桜Trick (Sakura Torikku)
- Genre: Romantic comedy; Slice of life; Yuri;
- Written by: Tachi [ja]
- Published by: Houbunsha
- Magazine: Manga Time Kirara Miracle! [ja]
- Original run: March 17, 2011 – August 16, 2017
- Volumes: 8
- Directed by: Kenichi Ishikura
- Produced by: Hiroyuki Kobayashi; Junichirō Tanaka; Nobumitsu Urasaki; Masashi Takatori; Eriko Aoki;
- Written by: Kenichi Ishikura
- Music by: Ryosuke Nakanishi
- Studio: Studio Deen
- Licensed by: AUS: Hanabee; NA: Sentai Filmworks; UK: MVM Films;
- Original network: TBS, MBS, CBC, TBS Channel 1, BS-TBS
- Original run: January 9, 2014 – March 27, 2014
- Episodes: 12
- Anime and manga portal

= Sakura Trick =

Japanese manga series and its adaptations

Sakura Trick (桜Trick, Sakura Torikku) is a Japanese yuri manga series written and illustrated by Tachi. The four-panel manga was serialized in Houbunsha's seinen manga magazine Manga Time Kirara Miracle! from March 2011 to August 2017, with its chapters collected in eight tankōbon volumes. The series follows Haruka Takayama and Yū Sonoda, two girls who decide to make their relationship special by kissing each other in secret.

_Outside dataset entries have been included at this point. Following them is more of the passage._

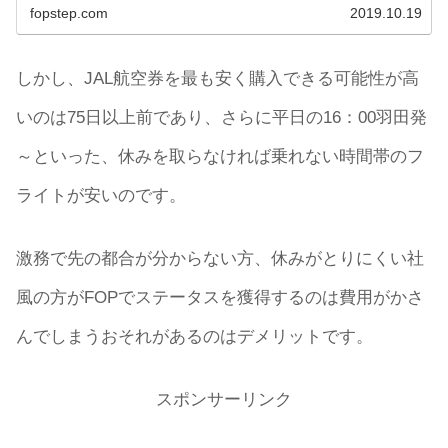
fopstep.com
2019.10.19
しかし、JAL航空券を最も安く購入できる可能性が高
いのは75日以上前であり、さらに平日の16：00羽田発
～といった、休みを取らなければ乗れない時間帯のフ
ライトが安いのです。
激務で先の都合が分からない方、休みがとりにくい社
風の方がFOPでステータスを獲得するのは費用がかさ
んでしまうおそれがあるのはデメリットです。
スポンサーリンク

A 12-episode anime television series adaptation directed by Kenichi Ishikura and produced by Studio Deen aired between January and March 2014. For the adaptation, Ishikura focused on depicting the kissing scenes with particular detail, as well as keeping tight pacing in line with the original four-panel manga. He also evaluated the voice actors' performances and ability to portray character pairings, and had the opening and ending theme songs feature character imagery based on the lyrics.

Critics generally praised the anime adaptation's characters and production value. The show's representation of lesbian relationships, visual portrayal of its characters, and overall story received more mixed reviews.

==Synopsis==
Haruka Takayama and Yū Sonoda were inseparable during middle school, but upon entering high school, they end up being seated on opposite sides of the classroom. Having to spend less time together, the two decide to make their relationship special by kissing each other in secret. As they become closer, they have to hide their intimacy from their friends while also working through their feelings for one another.

==Characters==
- Haruka Takayama (高山 春香, Takayama Haruka)

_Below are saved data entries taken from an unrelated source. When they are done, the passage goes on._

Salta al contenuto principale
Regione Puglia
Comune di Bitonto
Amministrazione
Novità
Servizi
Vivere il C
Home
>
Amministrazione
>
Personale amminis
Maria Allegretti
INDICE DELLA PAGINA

 Yū's best friend since junior high school. She often unknowingly pushes Yū to her demands, particularly for physical affection, until Yū begins to do so on her own later on. Haruka harbors romantic feelings for Yū and often fantasizes about her or gets jealous of others for being with her. She becomes the student council vice president during her third year. She and Yū become an official couple at the end of the story.
- Yū Sonoda (園田 優, Sonoda Yū)

 Haruka's best friend since junior high school. She is initially more reluctant in her displays of physical affection than Haruka, but still gives in to her requests. To comfort Haruka's growing insecurity about their friendship, Yū decides that she and Haruka will make their relationship special by kissing each other, which gradually grows into romantic feelings. She and Haruka become an official couple at the end of the story.
- Kotone Noda (野田 コトネ, Noda Kotone)

 Haruka and Yū's classmate. She is a bright and energetic girl. She comes from a rich family and many students believe she has an arranged fiancé. In reality, she lives with Shizuku and is in a relationship with her.
- Shizuku Minami (南 しずく, Minami Shizuku)

 Haruka and Yū's classmate. She has a generally sour look, so her classmates tend to be surprised when she makes happy or angry expressions. She shares a romantic relationship with Kotone.
- Kaede Ikeno (池野 楓, Ikeno Kaede)

 Haruka and Yū's classmate and their class representative. She likes to tease others, and is particularly perceptive when it comes to what Haruka and Yū are up to. She went to middle school with Yuzu and Kotone and has a brother and sister. She becomes the student council president during her third year. Later on in the story, she develops romantic feelings for Yuzu and confesses to her, who accepts Kaede's confession. After the two become a couple, Kaede sticks closer to Yuzu and often teases her about their relationship when the other girls are around, much to Yuzu's embarrassment.
- Yuzu Iizuka (飯塚 ゆず, Iizuka Yuzu)

 Haruka and Yū's classmate. She has been friends with Kaede since elementary school, and is usually oblivious to the hidden relationships around her. She has two locks of hair reminiscent of the stem leaves of a yuzu fruit. She is tomboyish and athletic, and is known for her dancing ability. Yuzu accepts Kaede's feelings for her, and gets easily embarrassed when Kaede teases her about their relationship in front of others.
- Mitsuki Sonoda (園田 美月, Sonoda Mitsuki)

 Yū's older sister and the school's student council president. She is suspicious of Haruka and Yū 's relationship and often concocts plans with Kaede and Yuzu to catch them in the act. She develops a crush on Haruka and has frequent fantasies about them being intimate.
- Sumi Otokawa (乙川 澄, Otokawa Sumi)

 A second year student who succeeds Mitsuki as student council president after she graduates. She often speaks in a particular manner, ending her sentences with "no ja". Her friends call her "Sumisumi". She asks Haruka if she can be called her "little sister".
- Rina Sakai (坂井 理奈, Sakai Rina)

 The student council vice president and Mitsuki's classmate. She is in love with Mitsuki even after knowing of Mitsuki's crush on Haruka.

== Production ==

=== Anime ===

==== Adaptation ====
Kenichi Ishikura, the director of the anime adaptation, joined the project after being approached by Studio Deen producer Nobumitsu Urasaki. Ishikura felt that the manga's level of intimacy with its kissing scenes was unique for its time, and believed that omitting them would diminish the meaning of the work. Tachi, the manga's author, requested that at least one such scene be shown per episode.

==== Development ====
After closely studying the original series, Ishikura decided to write the screenplay along with directing it. His scripts included extensive stage directions, which he noted was typical when adapting four-panel manga. He instructed episode writers to maintain tight pacing in order to prevent declines in visual quality caused by extended runtimes. Ishikura stated that four-panel manga expresses stories succinctly, and that the anime's tempo needed to reflect this.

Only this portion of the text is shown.